1 Reply Latest reply on Jan 15, 2015 3:22 PM by joe_intel

    Direct3D11 DXVA behavior issues on some Atom chipsets; audio/video synchronization lost in decoding


      In a a Windows Store App that our company is developing, we have countered a problem whereby if the user repeatedly adjusts the layout during playback of mpeg2 content, the synchronization between audio and video is lost. This lip-sync error persists even if the layout subsequently remains static. This problem is occurring on two devices, one with the Atom Z3735F chipset and the other with the Atom Z3795 chipset.


      When AVC content is played back, if a lip sync error develops, frames are dropped and synchronization between audio and video is stored. Proceeding with an investigation based on the assumption that our MPEG2 decoder must adjust based on the current playback quality, we have discovered the following things.


      1. Investigation into conditions of sync loss occurrence

      We deliberately delayed the clock to determine the conditions under which sync was lost.



      * If the video frame's PTS is delayed, the sync loss could be reproduced.
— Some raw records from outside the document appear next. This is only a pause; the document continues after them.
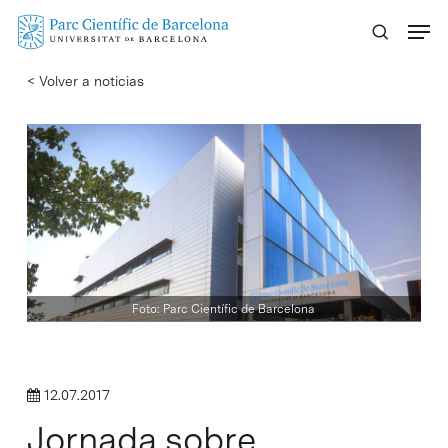
Skip
Menu
to
main
< Volver a noticias
content
Foto: Parc Científic de Barcelona
12.07.2017
Jornada sobre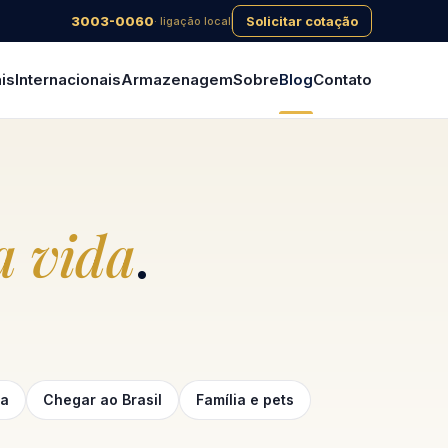
3003-0060
Solicitar cotação
· ligação local
is
Internacionais
Armazenagem
Sobre
Blog
Contato
 vida
.
ga
Chegar ao Brasil
Família e pets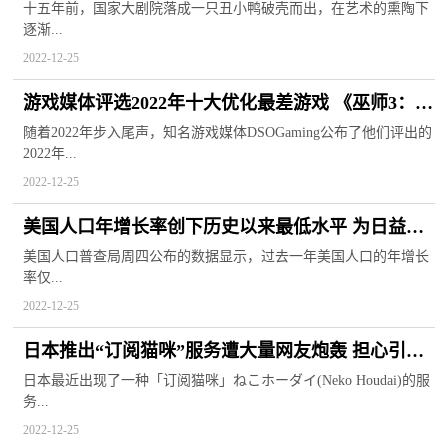
云曦灵技术支持
十五年前，国家大剧院落成一只丑小鸭破壳而出，在艺术的熏陶下
逐渐...
2022-12-25
游戏媒体评选2022年十大优化最差游戏 《巫师3：狂
猎》次时代版上榜
随着2022年步入尾声，知名游戏媒体DSOGaming公布了他们评出的
2022年...
2022-12-25
美国人口年增长率创下历史以来最低水平 为日益紧
张的劳动力市场增添压力
美国人口普查局周四公布的数据显示，过去一年美国人口的年增长
率仅...
2022-12-25
日本推出“订阅猫咪”服务遭大量网友炮轰 担心引发
猫咪的身心疾病
日本最近出现了一种「订阅猫咪」ねこホーダイ(Neko Houdai)的服
务...
2022-12-25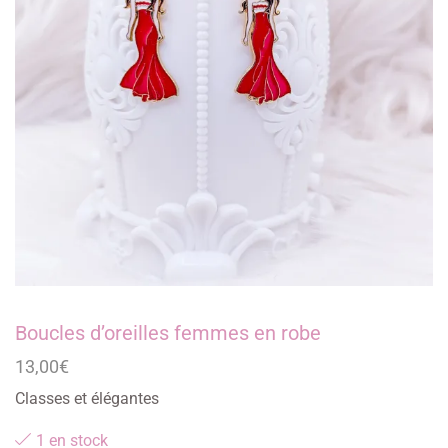
Boucles d’oreilles femmes en robe
13,00
€
Classes et élégantes
1 en stock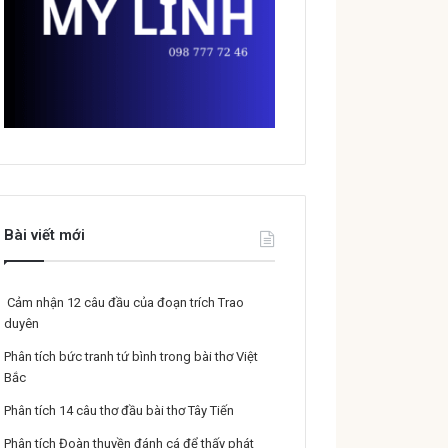
Bài viết mới
Cảm nhận 12 câu đầu của đoạn trích Trao
duyên
Phân tích bức tranh tứ bình trong bài thơ Việt
Bắc
Phân tích 14 câu thơ đầu bài thơ Tây Tiến
Phân tích Đoàn thuyền đánh cá để thấy phát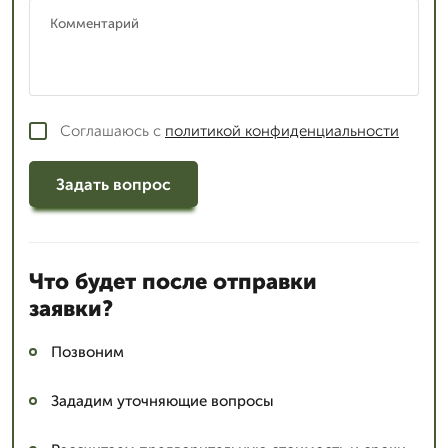
Соглашаюсь с
политикой конфиденциальности
Задать вопрос
Что будет после отправки
заявки?
Позвоним
Зададим уточняющие вопросы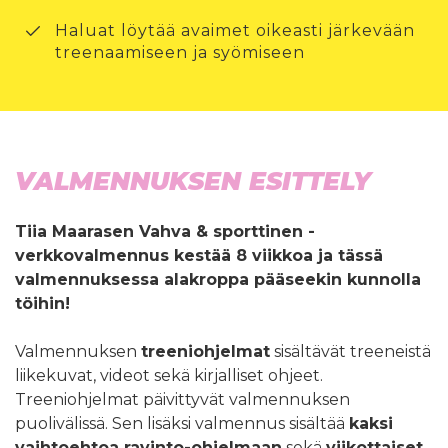
Haluat löytää avaimet oikeasti järkevään
treenaamiseen ja syömiseen
VALMENNUKSEN ESITTELY
Tiia Maarasen Vahva & sporttinen -
verkkovalmennus kestää 8 viikkoa ja tässä
valmennuksessa alakroppa pääseekin kunnolla
töihin!
Valmennuksen
treeniohjelmat
sisältävät treeneistä
liikekuvat, videot sekä kirjalliset ohjeet.
Treeniohjelmat päivittyvät valmennuksen
puolivälissä. Sen lisäksi valmennus sisältää
kaksi
vaihtoehtoa ravinto-ohjelmaan
sekä
viikottaiset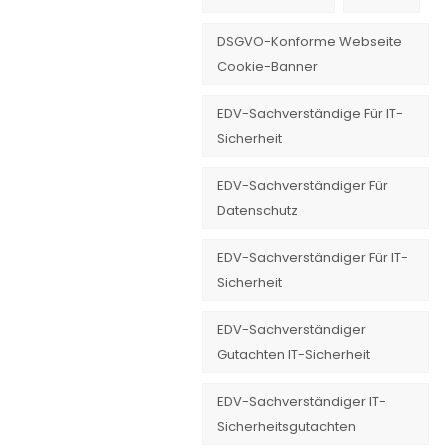
DSGVO-Konforme Webseite
Cookie-Banner
EDV-Sachverständige Für IT-
Sicherheit
EDV-Sachverständiger Für
Datenschutz
EDV-Sachverständiger Für IT-
Sicherheit
EDV-Sachverständiger
Gutachten IT-Sicherheit
EDV-Sachverständiger IT-
Sicherheitsgutachten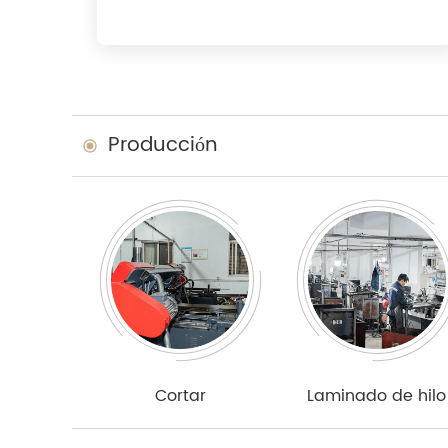
Producción
Cortar
Laminado de hilo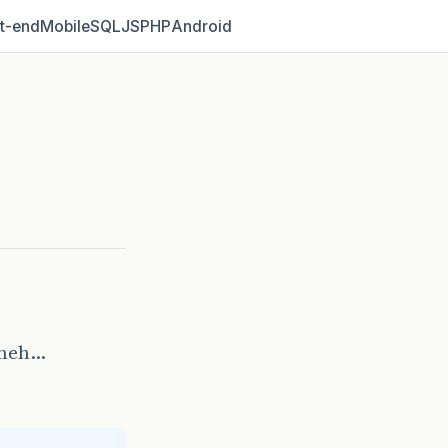
t‑end
Mobile
SQL
JS
PHP
Android
eheh…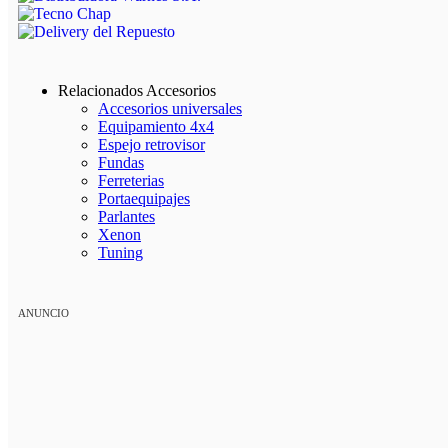
Relacionados Accesorios
Accesorios universales
Equipamiento 4x4
Espejo retrovisor
Fundas
Ferreterias
Portaequipajes
Parlantes
Xenon
Tuning
ANUNCIO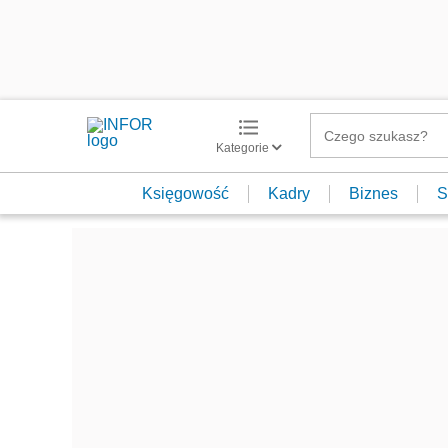
Kategorie
Księgowość
Kadry
Biznes
S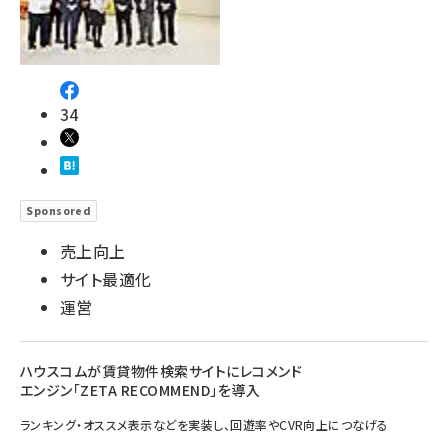
34
Sponsored
売上向上
サイト最適化
運営
ハウスコムが賃貸物件検索サイトにレコメンド
エンジン「ZETA RECOMMEND」を導入
ランキング・オススメ表示などを実装し、回遊率やCVR向上につなげる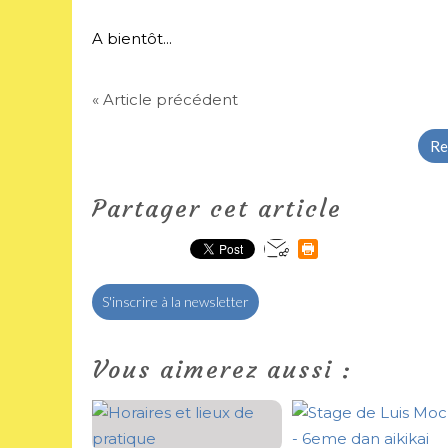
A bientôt...
« Article précédent
Re
Partager cet article
S'inscrire à la newsletter
Vous aimerez aussi :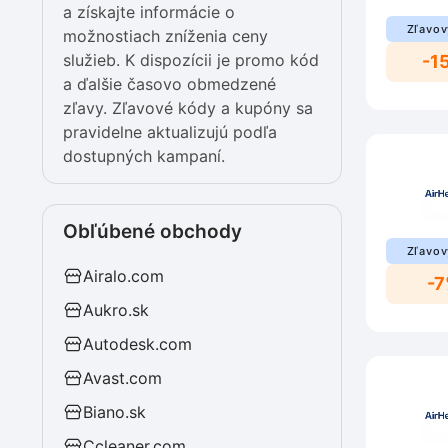
a získajte informácie o
Zľavov
možnostiach zníženia ceny
služieb. K dispozícii je promo kód
-1
a ďalšie časovo obmedzené
zľavy. Zľavové kódy a kupóny sa
pravidelne aktualizujú podľa
dostupných kampaní.
Obľúbené obchody
Zľavov
Airalo.com
-
Aukro.sk
Autodesk.com
Avast.com
Biano.sk
Ccleaner.com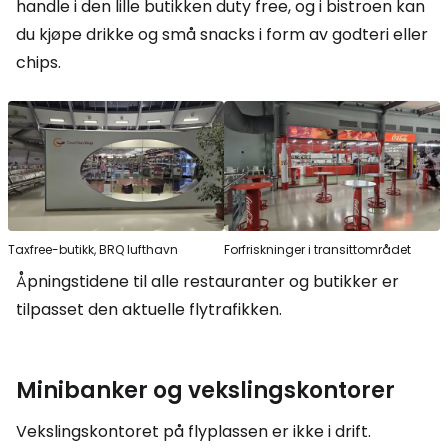
handle i den lille butikken
duty free
, og i bistroen kan
du kjøpe drikke og små snacks i form av godteri eller
chips.
Taxfree-butikk, BRQ lufthavn
Forfriskninger i transittområdet
Åpningstidene til alle restauranter og butikker er
tilpasset den aktuelle flytrafikken.
Minibanker og vekslingskontorer
Vekslingskontoret på flyplassen er ikke i drift.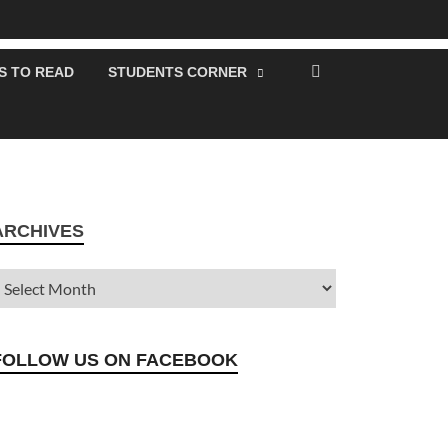
S TO READ
STUDENTS CORNER
ARCHIVES
FOLLOW US ON FACEBOOK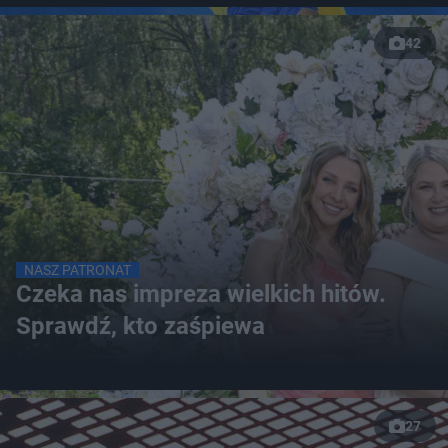
42
NASZ PATRONAT
Czeka nas impreza wielkich hitów.
Sprawdź, kto zaśpiewa
27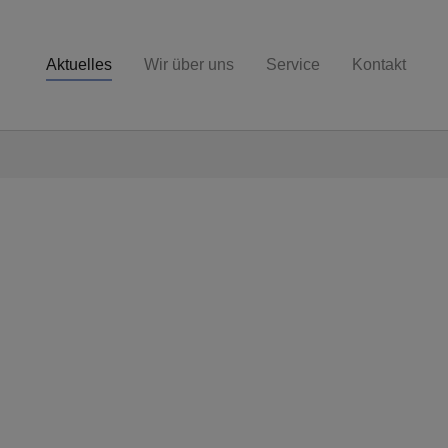
Aktuelles
Wir über uns
Service
Kontakt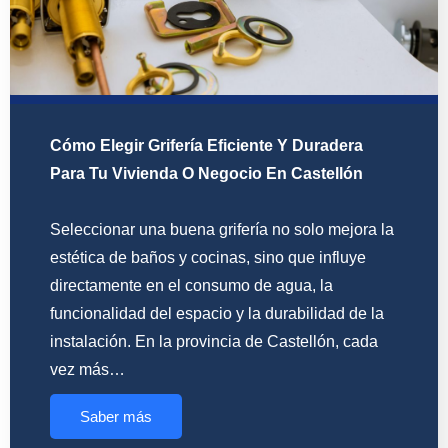
Cómo Elegir Grifería Eficiente Y Duradera
Para Tu Vivienda O Negocio En Castellón
Seleccionar una buena grifería no solo mejora la
estética de baños y cocinas, sino que influye
directamente en el consumo de agua, la
funcionalidad del espacio y la durabilidad de la
instalación. En la provincia de Castellón, cada
vez más…
Saber más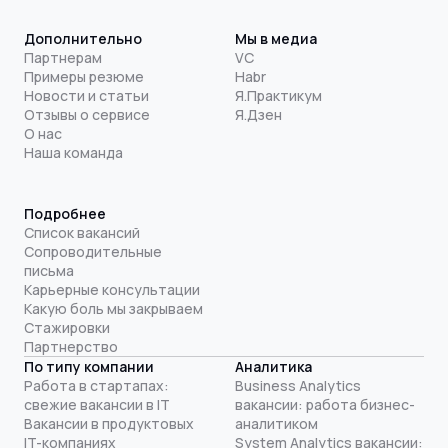
Дополнительно
Мы в медиа
Партнерам
VC
Примеры резюме
Habr
Новости и статьи
Я.Практикум
Отзывы о сервисе
Я.Дзен
О нас
Наша команда
Подробнее
Список вакансий
Сопроводительные
письма
Карьерные консультации
Какую боль мы закрываем
Стажировки
Партнерство
По типу компании
Аналитика
Работа в стартапах:
Business Analytics
свежие вакансии в IT
вакансии: работа бизнес-
Вакансии в продуктовых
аналитиком
IT-компаниях
System Analytics вакансии: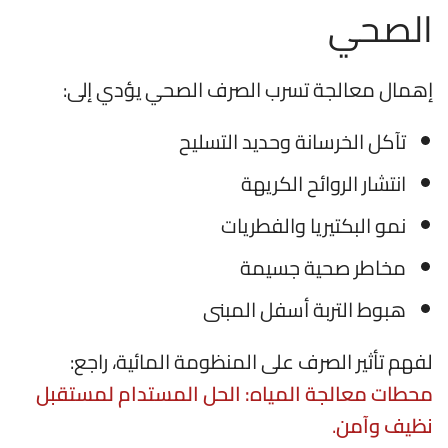
الصحي
إهمال معالجة تسرب الصرف الصحي يؤدي إلى:
تآكل الخرسانة وحديد التسليح
انتشار الروائح الكريهة
نمو البكتيريا والفطريات
مخاطر صحية جسيمة
هبوط التربة أسفل المبنى
لفهم تأثير الصرف على المنظومة المائية، راجع:
محطات معالجة المياه: الحل المستدام لمستقبل
نظيف وآمن
.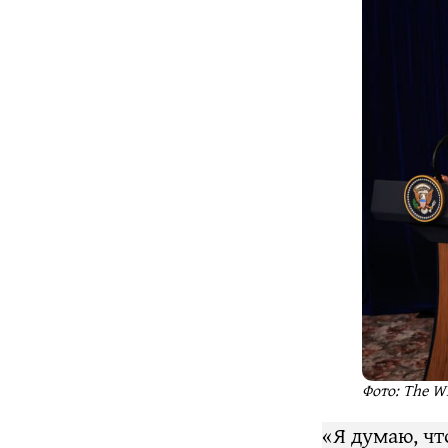
Фото: The W
«Я думаю, чт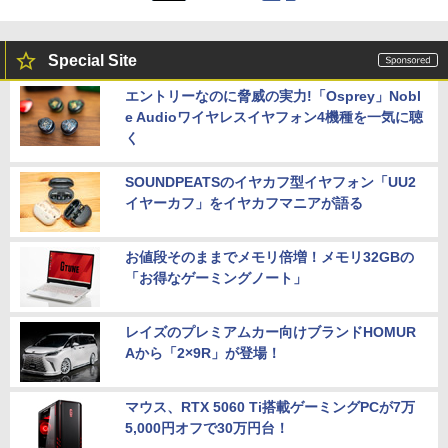
Special Site
エントリーなのに脅威の実力!「Osprey」Nobl
e Audioワイヤレスイヤフォン4機種を一気に聴
く
SOUNDPEATSのイヤカフ型イヤフォン「UU2
イヤーカフ」をイヤカフマニアが語る
お値段そのままでメモリ倍増！メモリ32GBの
「お得なゲーミングノート」
レイズのプレミアムカー向けブランドHOMUR
Aから「2×9R」が登場！
マウス、RTX 5060 Ti搭載ゲーミングPCが7万
5,000円オフで30万円台！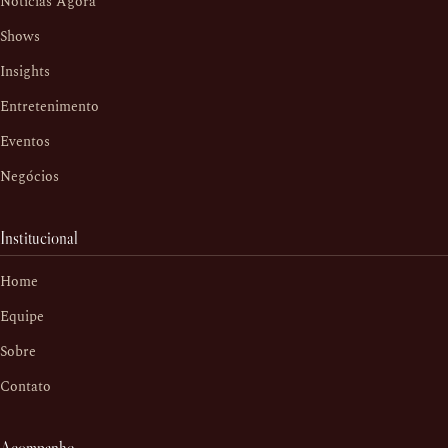
Notícias Agora
Shows
Insights
Entretenimento
Eventos
Negócios
Institucional
Home
Equipe
Sobre
Contato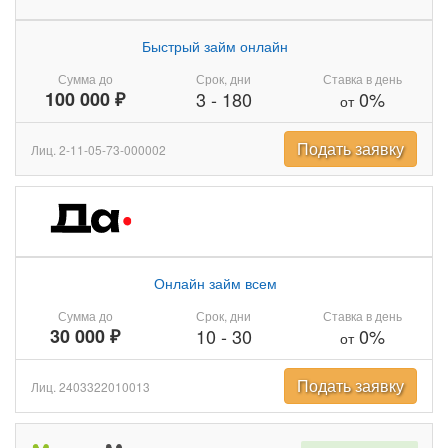
Быстрый займ онлайн
Сумма до
Срок, дни
Ставка в день
100 000 ₽
3
-
180
0%
от
Подать заявку
Лиц. 2-11-05-73-000002
Онлайн займ всем
Сумма до
Срок, дни
Ставка в день
30 000 ₽
10
-
30
0%
от
Подать заявку
Лиц. 2403322010013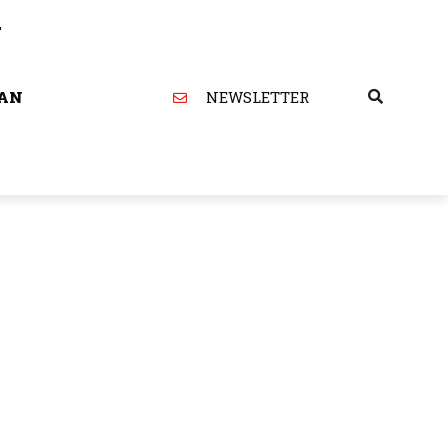
T
WAN
NEWSLETTER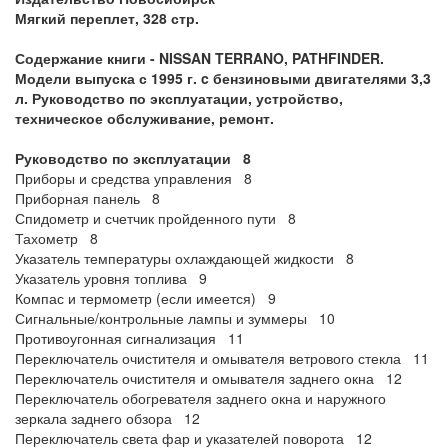
Мягкий переплет, 328 стр.
Содержание книги -
NISSAN TERRANO, PATHFINDER.
Модели выпуска с 1995 г. c бензиновыми двигателями 3,3
л. Руководство по эксплуатации, устройство,
техническое обслуживание, ремонт.
Руководство по эксплуатации 8
Приборы и средства управления 8
Приборная панель 8
Спидометр и счетчик пройденного пути 8
Тахометр 8
Указатель температуры охлаждающей жидкости 8
Указатель уровня топлива 9
Компас и термометр (если имеется) 9
Сигнальные/контрольные лампы и зуммеры 10
Противоугонная сигнализация 11
Переключатель очистителя и омывателя ветрового стекла 11
Переключатель очистителя и омывателя заднего окна 12
Переключатель обогревателя заднего окна и наружного
зеркала заднего обзора 12
Переключатель света фар и указателей поворота 12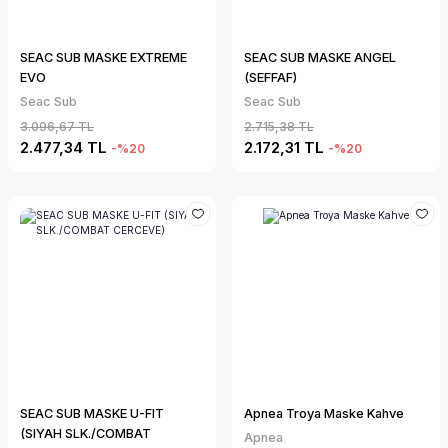
SEAC SUB MASKE EXTREME
SEAC SUB MASKE ANGEL
EVO
(SEFFAF)
Seac Sub
Seac Sub
3.096,67 TL
2.715,38 TL
2.477,34 TL
2.172,31 TL
-%20
-%20
SEAC SUB MASKE U-FIT
Apnea Troya Maske Kahve
(SIYAH SLK./COMBAT
Apnea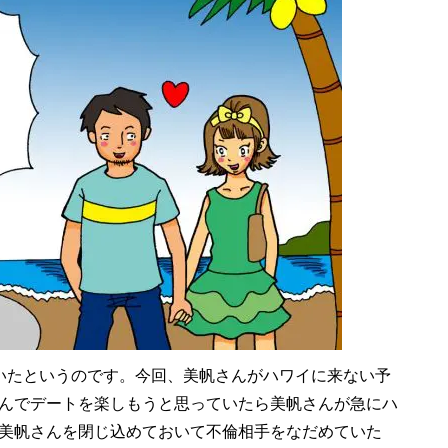
いたというのです。今回、美帆さんがハワイに来ない予
んでデートを楽しもうと思っていたら美帆さんが急にハ
美帆さんを閉じ込めておいて不倫相手をなだめていた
      If the PTS is delayed by 1s during playback, lip sync is lost and is not subsequently restored. Introducing a several second delay on the output of the decoder also reproduced the loss of sync. Finally, the problem was not reproduced using DirectX9 on a Desktop version, but it did occur with DirectX11.



      2. Investigation into what's causing the delay

      Logging clock times, we established what was consuming time when sync was lost.



      A) Sample requests from the renderer are late

      At first, ProcessOutput is called with an interval of 2-3ms to try to catch up. Slowly, the interval increases and even though the video still lags, the final interval is in the range of 30-40ms. For normal and correct playback, the request interval should be 33-34ms for the frame rate. Under normal playback, if synchronization slips, requests should come at intervals of 2-3ms until synchronization is restored.


      B) A Direct3D11 DXVA interface that is used internally by the decoder can take 31ms to complete

      When requests from the renderer begin to arrive late, ID3D11VideoContext::DecoderBeginFrame, which is called to move processing from the renderer to the decoder, takes as long as 31ms to complete. Ordinarily this call completes inside of one millisecond.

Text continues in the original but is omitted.